I looked briefly at SAS, but didn't seriously consider it because of the cost. The same physical drives sold with SATA interfaces are often available with SAS interfaces, so it's not a given that a SAS drive is more robust than a similar SATA drive, although this might be true of drives designed specifically for SAS interfaces, if there are any.

AFAIK, SAS drives might offer a speed advantage (although both SATA and SAS drives top out at 6 gigabits per second, much faster than I need). If I needed more speed, I would want to consider hybrid SSD-cached SATA RAIDs, which appear to be faster and cheaper than SAS and much cheaper than an all-SSD solution.

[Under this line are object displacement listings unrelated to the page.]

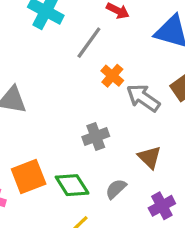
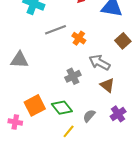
gray line: (89, 43) -> (56, 30), moved, turned 40
gray arrow: (143, 98) -> (100, 62), moved
gray semicircle: (116, 189) -> (89, 116), moved

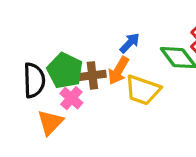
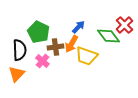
green pentagon: (65, 71) -> (38, 32), moved
orange triangle: (50, 122) -> (16, 74), moved

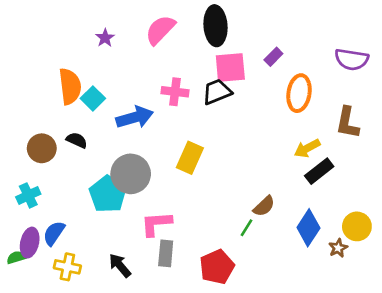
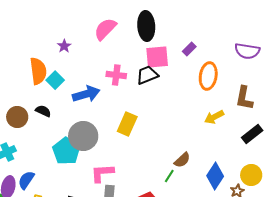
purple star: (105, 38) -> (64, 46), moved
black rectangle: (319, 171) -> (252, 134), moved

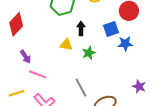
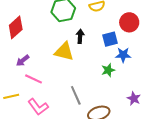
yellow triangle: (66, 45) -> (64, 52), size x1.5
green star: (89, 53) -> (108, 70), moved
purple arrow: (25, 57) -> (23, 60), turned 80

You may want to consider a SAN and a blade server chassis. They have ridiculous amounts of capacity and redundancy depending on budget, direct interface capability into tape backup units, etc. iSCSI netbooting is fast over fiber channel or 10gb Ethernet. You can use 1gb Ethernet if you are on a budget and speed is not an issue. The list goes on.

I use several NAS units over 1 gbps ethernet for backups. I haven't used tape backup for years (too expensive, too slow, too little capacity, too fragile, too labor-intensive, but aside from that, I've nothing against them ).